Simultaneous with the release of the Final Regulations, the Service issued Revenue Procedure 2016-39,5 which provides rules about how taxpayers can obtain automatic permission to change to and from the NAV Method. Depending on the circumstances, a taxpayer may be able to change to the NAV Method merely by reporting MMF share transactional activity using the NAV Method on a tax return; otherwise, the taxpayer may be required to disclose such change of accounting method by filing a Form 3115, Application for Change in Accounting Method, with the Service. The Final Regulations are effective for taxable years ending on or after July 8, 2016, and taxpayers may rely on either the Final Regulations or on the Proposed Regulations for taxable years ending on or after July 28, 2014 and before July 8, 2016. 


1) Section 1.446-7 of the Treasury Regulations, T.D. 9774, 2016-30 I.R.B. 151, 81 Fed. Reg. 44508 (July 8, 2016).
2) For purposes of applying the principles of Rule 2a-7 under the 1940 Act, a government MMF is defined in Rule 2a-7(a)(14) as an MMF that invests 99.5% or more of its total assets in cash, U.S. government securities (as defined in Section 2(a)(16) of the 1940 Act) and/or repurchase agreements “collateralized fully” in cash or government securities. A retail MMF is defined in Rule 2a-7(a)(21) as an MMF that “… has policies and procedures reasonably designed to limit all beneficial owners of the fund to natural persons.”

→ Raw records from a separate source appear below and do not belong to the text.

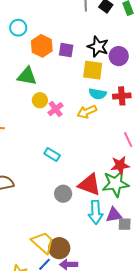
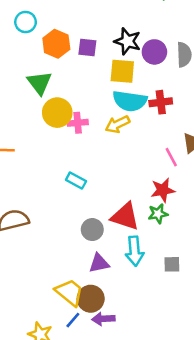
green triangle: (27, 76) -> (39, 83), turned 45
cyan semicircle: (98, 94) -> (130, 101), size x1.5
yellow circle: (40, 100) -> (57, 113), size x1.5
pink cross: (56, 109) -> (78, 123), turned 35
green star: (115, 184) -> (158, 214), size x0.6
purple triangle: (114, 215) -> (99, 263), moved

3) REG 107012-14, 2014-33 I.R.B. 371, 79 Fed. Reg. 43694 (July 28, 2014). 
4) The NAV Method takes into account changes in the aggregate value of MMF shares without regard to any gains or losses realized from MMF share redemption transactions. Any net gain or loss determined under the NAV Method is generally treated as a short-term capital gain or loss. Dividends distributed by an MMF continue to be recognized as ordinary dividend income, and a taxpayer’s reinvested dividends are taken into account in determining the taxpayer’s net investment in the MMF shares during the computation period.
5) Rev. Proc. 2016-39, 2016-30 I.R.B. 164 (July 25, 2016).